I'm not even sure that there is a fair workable system.
 
thats what I don't get there is a hundred different ways to write the same algo, how is it possible to patent all types of methods? It shouldn't be. If that was the case, If go and patent my 3d engine no else can make a 3d engine and sell it for a profit.
 
Way back in the day, Atari (the real Atari, not Infogrammes renamed) held a patent on graphics that moved sideways. They got some money out of Nintendo because Super Mario Bros. and about a billion other games used sidescrolling without Atari's permission.
 
Regardless of what you think, PKP, can, and did, assert they they had ownership of public key, even if legally they may have not. I worked on a system which used PKey concepts at the time (not RSA, not DH, not ElGamal or DSA), and we decided to get a license rather than a legal challenge.

Just go search for discussion of PKP and patent concepts, or PGP, prior to the expiration of the RSA/DH/etc patents.

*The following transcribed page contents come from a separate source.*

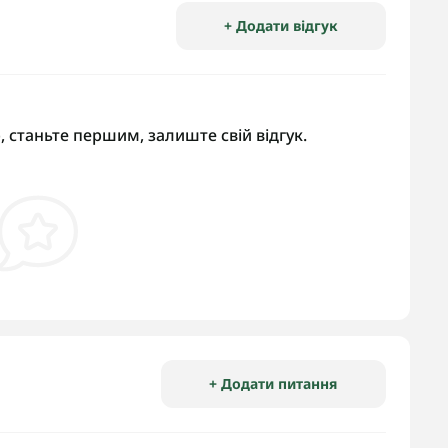
+ Додати відгук
, станьте першим, залиште свій відгук.
+ Додати питання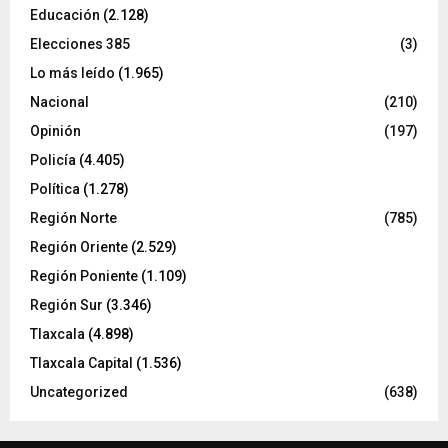
Educación
(2.128)
Elecciones 385
(3)
Lo más leído
(1.965)
Nacional
(210)
Opinión
(197)
Policía
(4.405)
Política
(1.278)
Región Norte
(785)
Región Oriente
(2.529)
Región Poniente
(1.109)
Región Sur
(3.346)
Tlaxcala
(4.898)
Tlaxcala Capital
(1.536)
Uncategorized
(638)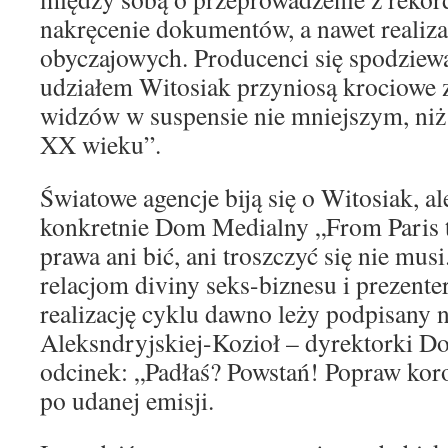
nakręcenie dokumentów, a nawet realizac
obyczajowych. Producenci się spodziewaj
udziałem Witosiak przyniosą krociowe 
widzów w suspensie nie mniejszym, niż
XX wieku”.
Światowe agencje biją się o Witosiak, ale
konkretnie Dom Medialny „From Paris t
prawa ani bić, ani troszczyć się nie mus
relacjom diviny seks-biznesu i prezenter
realizację cyklu dawno leży podpisany 
Aleksndryjskiej-Kozioł – dyrektorki Do
odcinek: „Padłaś? Powstań! Popraw koro
po udanej emisji.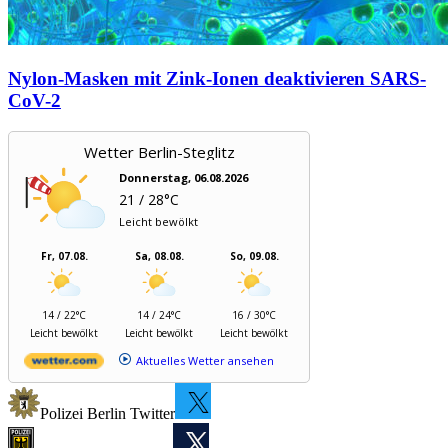
Nylon-Masken mit Zink-Ionen deaktivieren SARS-
CoV-2
Wetter Berlin-Steglitz
Donnerstag, 06.08.2026
21 / 28°C
Leicht bewölkt
Fr, 07.08.
Sa, 08.08.
So, 09.08.
14 / 22°C
14 / 24°C
16 / 30°C
Leicht bewölkt
Leicht bewölkt
Leicht bewölkt
Aktuelles Wetter ansehen
Polizei Berlin Twitter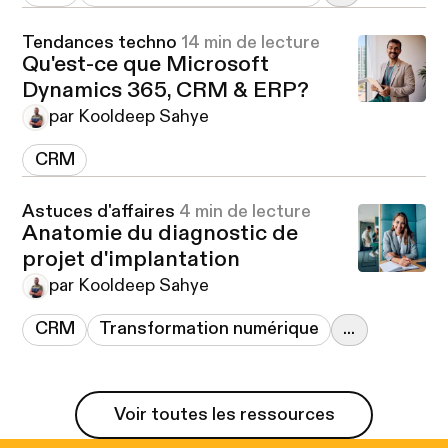
Tendances techno
14 min de lecture
Qu'est-ce que Microsoft
Dynamics 365, CRM & ERP?
par Kooldeep Sahye
CRM
Astuces d'affaires
4 min de lecture
Anatomie du diagnostic de
projet d'implantation
par Kooldeep Sahye
CRM
Transformation numérique
...
Voir toutes les ressources
Voir toutes les ressources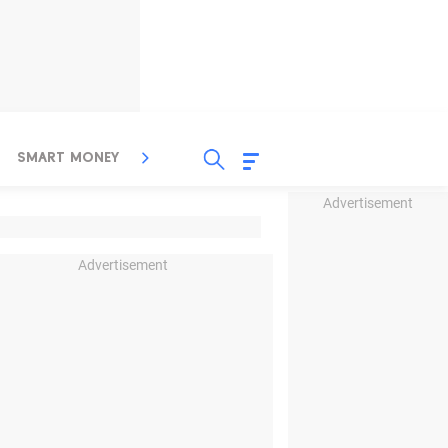
SMART MONEY
INSPIRASI BISNIS
PROPERTY
Advertisement
Advertisement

Here's for example a quote from sci.crypt:

Paul Rubin said:
The Diffie-Hellman and Merkle-Hellman(?) patents predated the RSA
patent. PKP claimed at the time that the two patents covered the
concept of public-key encryption. Though many, many people thought
that the claim was legally dubious, nobody actually litigated the
matter to trial while the patents were in force. Most companies felt
it was cheaper to simply pay for licenses, and there were a number of
disputes that ended in confidential settlements. It's rumored that
some larger companies showed willingness to fight rather than pay, and
PKP, fearful of losing in court, simply issued licenses to those
companies at close to zero cost

Much of the patent system relies on fear and cost/benefit (cheaper to sue or license). It's legalized extortion. It doesn't matter if GCHQ or NSA (NSA also claims to have invented it in the early 70s independently) came up with it, since those were more or less kept secret until later.